TOEFL Reading Practice
Reading Task 1
Factual Information,
Vocabulary, Reference, Summary and Insert
Questions
EARLY CINEMA

The cinema did not emerge as a form of
mass consumption until its technology evolved
from the initial "peepshow" format to the point
where images were projected on a screen in a
darkened theater. In the peepshow format, a film
was viewed through a small opening in a machine
that was created for that purpose. Thomas
Edison's peepshow device, the Kinetoscope, was
introduced to the public in 1894. It was
designed for use in Kinetoscope parlors, or
arcades, which contained only a few individual
machines and permitted only one customer to view
a short, 50-foot film at any one time. The first
Kinetoscope parlors contained five machines. For
the price of 25 cents (or 5 cents per machine),
customers moved from machine to machine to watch
five different films (or, in the case of famous
prizefights, successive rounds of a single
fight).
These Kinetoscope arcades were modeled on
phonograph parlors, which had proven successful
for Edison several years earlier. In the
phonograph parlors, customers listened to
recordings through individual ear tubes, moving
from one machine to the next to hear different
recorded speeches or pieces of music. The
Kinetoscope parlors functioned in a similar way.
Edison was more interested in the sale of Kineto-scopes
(for roughly $1,000 apiece) to these parlors
than in the films that would be run in them
(which cost approximately $10 to $15 each). He
refused to develop projection technology,
reasoning that if he made and sold projectors,
then exhibitors would purchase only one
machine—a projector—from him instead of several.
Exhibitors, however, wanted to maximize their
profits, which they could do more readily by
projecting a handful of films to hundreds of
customers at a time (rather than one at a time)
and by charging 25 to 50 cents admission. About
a year after the opening of the first
Kinetoscope parlor in 1894, showmen such as
Louis and Auguste Lumiere, Thomas Armat and
Charles Francis Jenkins, and Orville and
Woodville Latham (with the assistance of
Edison's former assistant, William Dickson)
perfected projection devices. These early
projection devices were used in vaudeville
theaters, legitimate theaters, local town halls,
makeshift storefront theaters, fairgrounds, and
amusement parks to show films to a mass
audience.
With the advent of projection in 1895-1896,
motion pictures became the ultimate form of mass
consumption.
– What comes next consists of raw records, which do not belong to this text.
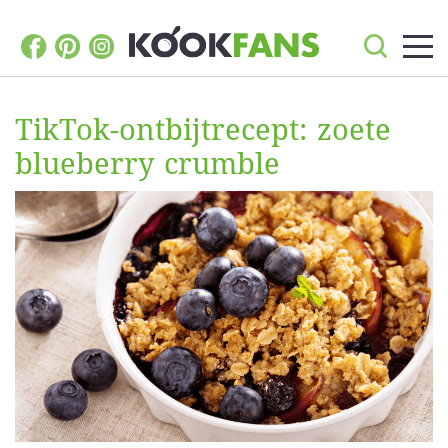
TikTok-ontbijtrecept: zoete
blueberry crumble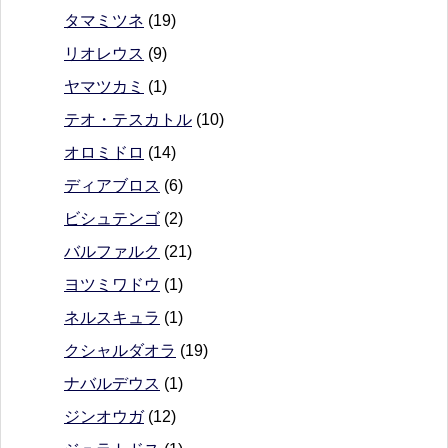
タマミツネ
(19)
リオレウス
(9)
ヤマツカミ
(1)
テオ・テスカトル
(10)
オロミドロ
(14)
ディアブロス
(6)
ビシュテンゴ
(2)
バルファルク
(21)
ヨツミワドウ
(1)
ネルスキュラ
(1)
クシャルダオラ
(19)
ナバルデウス
(1)
ジンオウガ
(12)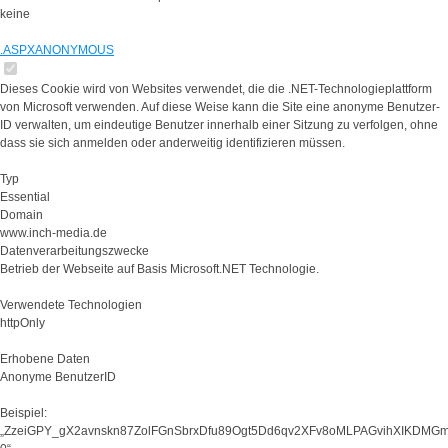
keine
.ASPXANONYMOUS
Dieses Cookie wird von Websites verwendet, die die .NET-Technologieplattform
von Microsoft verwenden. Auf diese Weise kann die Site eine anonyme Benutzer-
ID verwalten, um eindeutige Benutzer innerhalb einer Sitzung zu verfolgen, ohne
dass sie sich anmelden oder anderweitig identifizieren müssen.
Typ
Essential
Domain
www.inch-media.de
Datenverarbeitungszwecke
Betrieb der Webseite auf Basis Microsoft.NET Technologie.
Verwendete Technologien
httpOnly
Erhobene Daten
Anonyme BenutzerID
Beispiel:
„ZzeiGPY_gX2avnskn87ZolFGnSbrxDfu89Ogt5Dd6qv2XFv8oMLPAGvihXIKDMG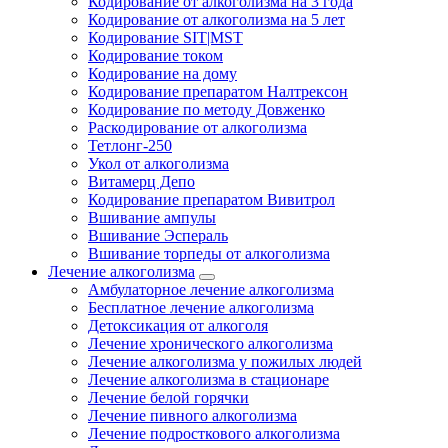
Кодирование от алкоголизма на 3 года
Кодирование от алкоголизма на 5 лет
Кодирование SIT|MST
Кодирование током
Кодирование на дому
Кодирование препаратом Налтрексон
Кодирование по методу Довженко
Раскодирование от алкоголизма
Тетлонг-250
Укол от алкоголизма
Витамерц Депо
Кодирование препаратом Вивитрол
Вшивание ампулы
Вшивание Эспераль
Вшивание торпеды от алкоголизма
Лечение алкоголизма
Амбулаторное лечение алкоголизма
Бесплатное лечение алкоголизма
Детоксикация от алкоголя
Лечение хронического алкоголизма
Лечение алкоголизма у пожилых людей
Лечение алкоголизма в стационаре
Лечение белой горячки
Лечение пивного алкоголизма
Лечение подросткового алкоголизма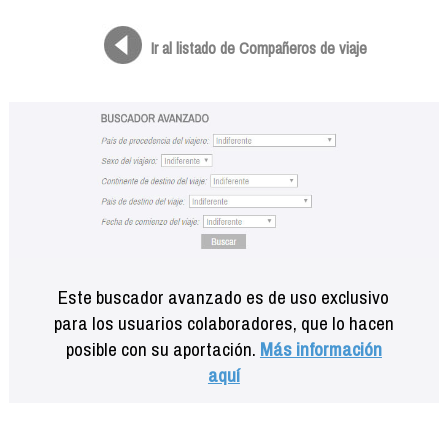
Formación
Info viajeros
Ir al listado de Compañeros de viaje
Contactar
Este buscador avanzado es de uso exclusivo
para los usuarios colaboradores, que lo hacen
posible con su aportación.
Más información
aquí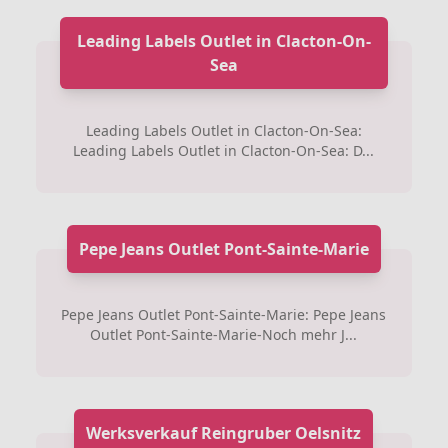
Leading Labels Outlet in Clacton-On-
Sea
Leading Labels Outlet in Clacton-On-Sea:
Leading Labels Outlet in Clacton-On-Sea: D...
Pepe Jeans Outlet Pont-Sainte-Marie
Pepe Jeans Outlet Pont-Sainte-Marie: Pepe Jeans
Outlet Pont-Sainte-Marie-Noch mehr J...
Werksverkauf Reingruber Oelsnitz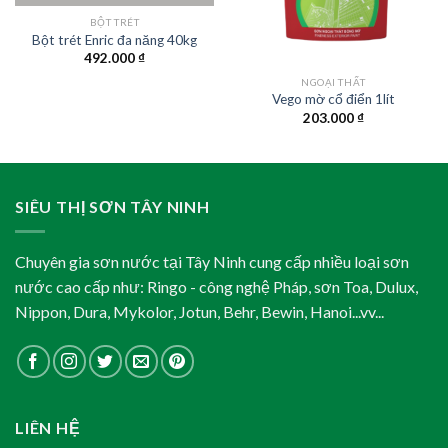
BỘT TRÉT
Bột trét Enric đa năng 40kg
492.000
₫
NGOẠI THẤT
Vego mờ cổ điển 1lít
203.000
₫
SIÊU THỊ SƠN TÂY NINH
Chuyên gia sơn nước tại Tây Ninh cung cấp nhiều loại sơn
nước cao cấp như: Ringo - công nghệ Pháp, sơn Toa, Dulux,
Nippon, Dura, Mykolor, Jotun, Behr, Bewin, Hanoi...vv...
LIÊN HỆ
Previously, large audiences had
viewed spectacles at the theater, where
vaudeville, popular dramas, musical and minstrel
shows, classical plays, lectures, and
slide-and-lantern shows had been presented to
several hundred spectators at a time. But the
movies differed significantly from these other
forms of entertainment, which depended on either
live performance or (in the case of the
slide-and-lantern shows) the active involvement
of a master of ceremonies who assembled the
final program.
Although early exhibitors regularly accompanied
movies with live acts, the substance of the
movies themselves is mass-produced, prerecorded
material that can easily be reproduced by
theaters with little or no active participation
by the exhibitor. Even though early exhibitors
shaped their film programs by mixing films and
other entertainments together in whichever way
they thought would be most attractive to
audiences or by accompanying them with lectures,
their creative control remained limited. What
audiences came to see was the technological
marvel of the movies; the lifelike reproduction
of the commonplace motion of trains, of waves
striking the shore, and of people walking in the
street; and the magic made possible by trick
photography and the manipulation of the camera.
With the advent of projection, the viewer's
relationship with the image was no longer
private, as it had been with earlier peepshow
devices such as the Kinetoscope and the
Mutoscope, which was a similar machine that
reproduced motion by means of successive images
on individual photographic cards instead of on
strips of celluloid. It suddenly became
public—an experience that the viewer shared with
dozens, scores, and even hundreds of others. At
the same time, the image that the spectator
looked at expanded from the minuscule peepshow
dimensions of 1 or 2 inches (in height) to the
life-size proportions of 6 or 9 feet.